(DATA):
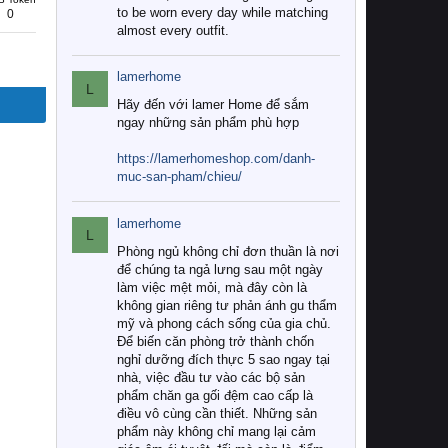
to be worn every day while matching
0
almost every outfit.
lamerhome
L
Hãy đến với lamer Home để sắm
ngay những sản phẩm phù hợp
https://lamerhomeshop.com/danh-
muc-san-pham/chieu/
lamerhome
L
Phòng ngủ không chỉ đơn thuần là nơi
để chúng ta ngả lưng sau một ngày
làm việc mệt mỏi, mà đây còn là
không gian riêng tư phản ánh gu thẩm
mỹ và phong cách sống của gia chủ.
Để biến căn phòng trở thành chốn
nghỉ dưỡng đích thực 5 sao ngay tại
nhà, việc đầu tư vào các bộ sản
phẩm chăn ga gối đệm cao cấp là
điều vô cùng cần thiết. Những sản
phẩm này không chỉ mang lại cảm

(WHAT IS NEEDED):
Could you retype exactly the lines above from the one containing "muc-san-pham/chieu/" through the last line of the records, both included, and nothing else?

(ANSWER FOR THE TASK):
muc-san-pham/chieu/
lamerhome
L
Phòng ngủ không chỉ đơn thuần là nơi
để chúng ta ngả lưng sau một ngày
làm việc mệt mỏi, mà đây còn là
không gian riêng tư phản ánh gu thẩm
mỹ và phong cách sống của gia chủ.
Để biến căn phòng trở thành chốn
nghỉ dưỡng đích thực 5 sao ngay tại
nhà, việc đầu tư vào các bộ sản
phẩm chăn ga gối đệm cao cấp là
điều vô cùng cần thiết. Những sản
phẩm này không chỉ mang lại cảm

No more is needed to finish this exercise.